At the Children’s Place, family support services become a kind of “triage” program to help families bridge the gap between the moment they decide their child needs mental health care and the time they’re actually able to meet with a clinician, Horgan said.
Roughly 3,000 families access support services at the Children’s Place each year, Horgan said.
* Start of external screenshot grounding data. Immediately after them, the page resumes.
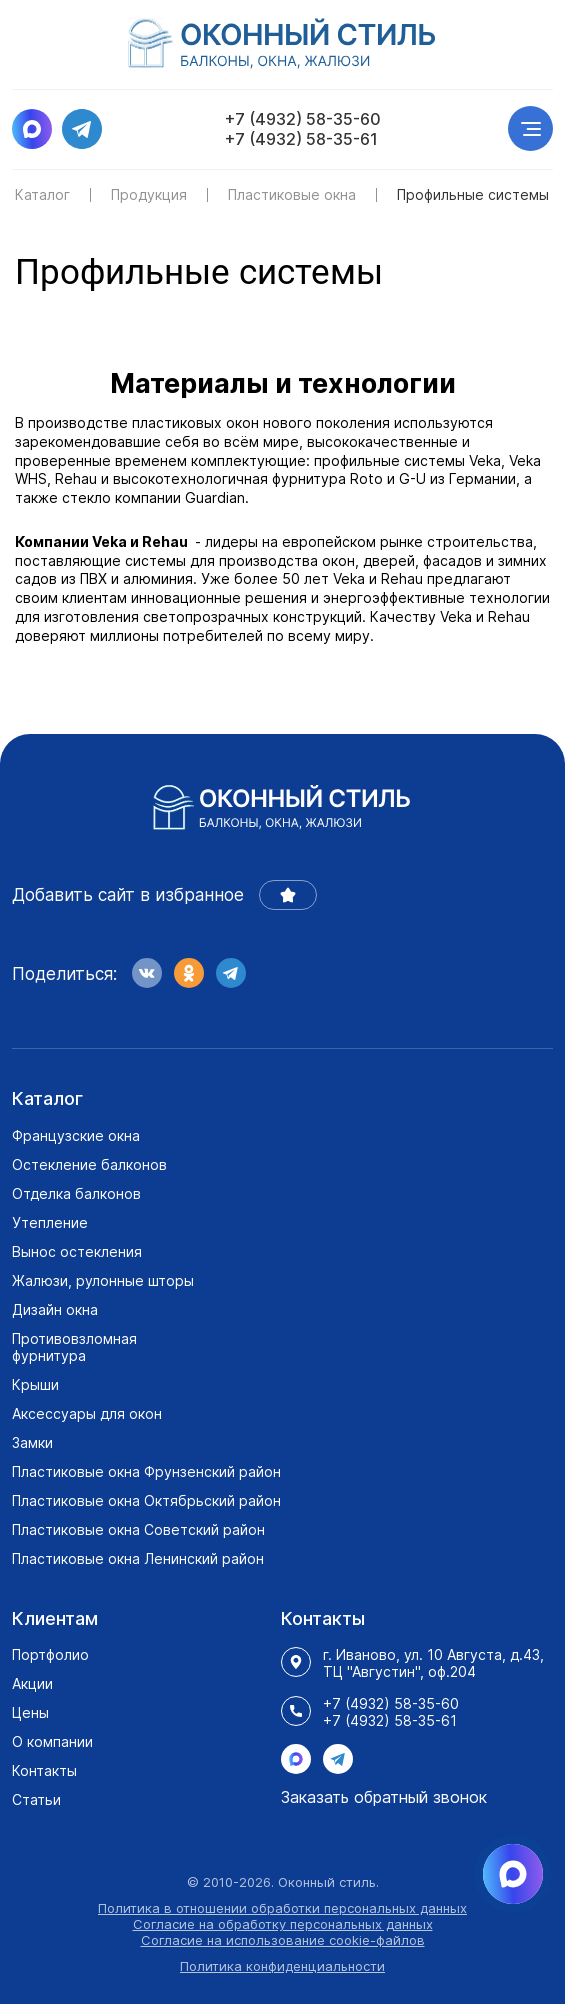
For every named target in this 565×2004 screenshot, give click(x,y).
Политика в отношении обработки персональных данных (282, 1908)
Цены (30, 1712)
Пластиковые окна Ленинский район (138, 1558)
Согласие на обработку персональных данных (283, 1924)
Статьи (36, 1799)
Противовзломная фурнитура (74, 1347)
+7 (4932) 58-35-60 (303, 119)
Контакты (44, 1770)
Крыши (35, 1384)
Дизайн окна (55, 1309)
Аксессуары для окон (87, 1413)
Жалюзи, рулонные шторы (103, 1280)
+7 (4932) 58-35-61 (301, 139)
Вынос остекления (77, 1251)
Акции (32, 1683)
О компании (52, 1741)
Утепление (50, 1222)
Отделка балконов (76, 1193)
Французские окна (76, 1135)
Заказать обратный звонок (384, 1797)
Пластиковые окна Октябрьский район (146, 1500)
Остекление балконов (89, 1164)
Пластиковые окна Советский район (138, 1529)
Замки (32, 1442)
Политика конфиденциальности (282, 1966)
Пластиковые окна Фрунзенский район (146, 1471)
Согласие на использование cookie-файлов (283, 1940)
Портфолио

A fifth of them — roughly 600 families a year — first encounter the organization because they are seeking mental health care.
The Children’s Place offers parenting workshops, one-on-one counseling for parents with histories of opioid addiction, and support groups for parents, among other services.
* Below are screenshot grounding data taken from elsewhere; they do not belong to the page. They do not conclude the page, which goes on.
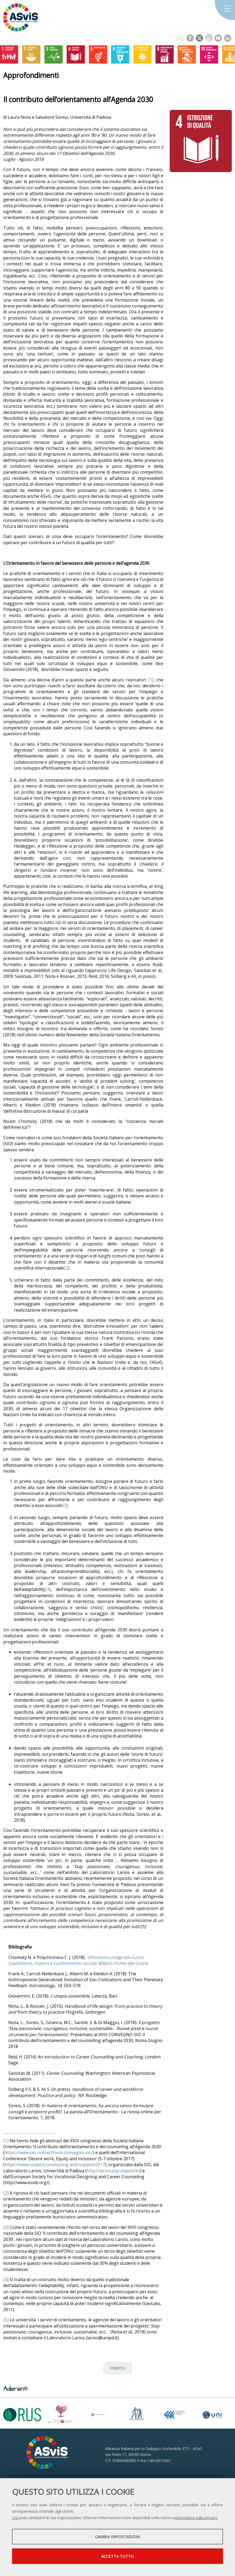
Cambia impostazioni (117, 2536)
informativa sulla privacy (196, 2517)
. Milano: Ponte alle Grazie (78, 1960)
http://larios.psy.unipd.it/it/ (113, 2171)
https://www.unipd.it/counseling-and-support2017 (55, 2164)
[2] (66, 1268)
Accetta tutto (117, 2556)
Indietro (117, 2368)
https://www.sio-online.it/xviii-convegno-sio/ (49, 2152)
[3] (65, 1505)
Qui (15, 2517)
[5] (6, 2320)
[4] (48, 1589)
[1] (150, 680)
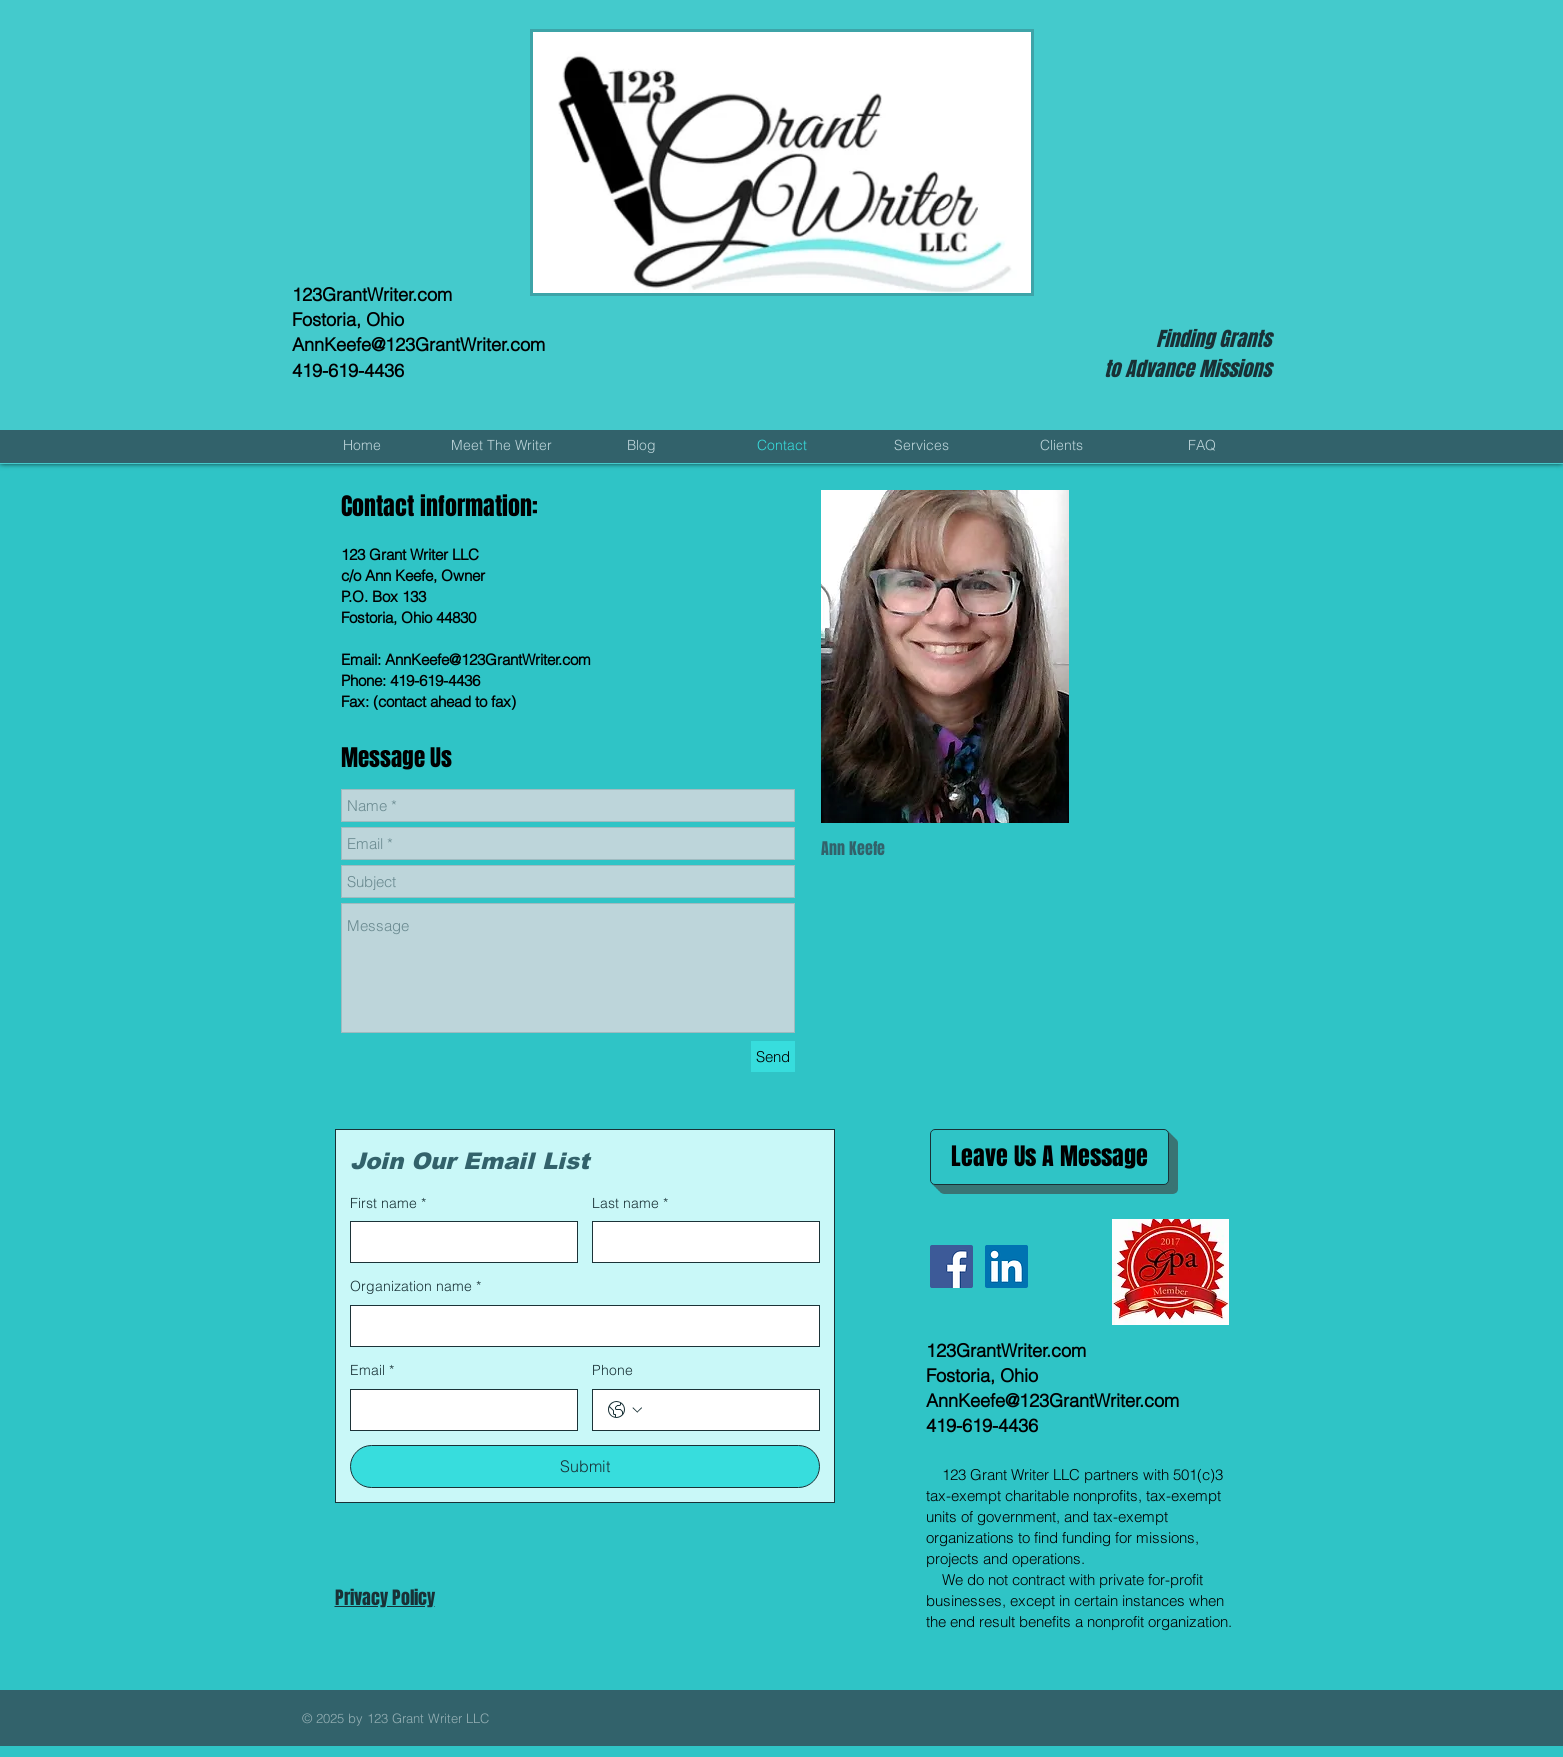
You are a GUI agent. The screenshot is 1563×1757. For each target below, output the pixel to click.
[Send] (773, 1056)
“Sometimes a family will be going through a divorce, and they’ll be really concerned for their kids and want to get them in some kind of therapy,” Horgan said. “We’re not able to provide the therapy, but we can work with them on healthy co-parenting.”
Bay Cove, a community behavioral health center in Hyannis that serves the entire Cape, also uses a “triage” model offering nonclinical services to help ease the wait period for clinical help, according to Diane Santoro, Bay Cove’s vice president of behavioral health-care integration.
There are roughly 10 mental health clinicians on Bay Cove’s staff, Santoro said, but it typically takes months for someone seeking help to secure a spot with one of them.
Santoro said that most people waiting for therapists become involved in other Bay Cove services, including a popular peer support program that matches struggling families with “family partners” — not experts, but peers who have gone through similar experiences.
Before a Crisis
While organizations like Bay Cove and the Children’s Place work with families who are already seeking clinical help, other groups aim to reach young people before they reach a crisis point — or help them manage their grief after one.
The organization Sharing Kindness operates suicide awareness programming and grief support groups for people of all ages across the Cape.
Sharing Kindness coordinates 15 independently licensed clinicians — all of whom have “day jobs” as working therapists or social workers — to lead “grief groups” in schools, said the organization’s co-founder, Kimberly Mead-Walters.
It’s not traditional one-on-one therapy, but clinician-led peer groups are also in short supply, Mead-Walters said, and the informal grief groups help to reach more students.
Calmer Choice, a nonprofit based in Osterville, tries to get ahead of crisis-level mental health problems by teaching mindfulness practices to children.
Sarah Manion, Calmer Choice’s executive director, said that mindfulness education is not a crisis intervention resource but that “building a foundation for lifelong well-being” can help families before a crisis hits.
Manion said that children start to become aware of their emotions in elementary school, so Calmer Choice focuses on teaching emotional self-regulation to students in kindergarten through fifth grade.
“I’m not going to say this is a silver bullet solution,” Manion said, adding that mindfulness is a “tool in the toolkit” that kids can fall back on “if and when things do get bad.”
Hansen, Smith, Dominic, Horgan, Santoro, Mead-Walters, and Manion all emphasized how mental and community health organizations on the Cape work together to try to manage the crisis of limited access to mental health care here.
“I don’t think having such a long wait list is necessarily unique to this area at all,” said Smith. There are nationwide problems with access to mental health care, and Cape Cod is not unusual in that respect, she said.
“What is unique to our area is how well all of us work together,” Smith said. “When you’re able to put all of those pieces together around somebody, you have a healthier community.”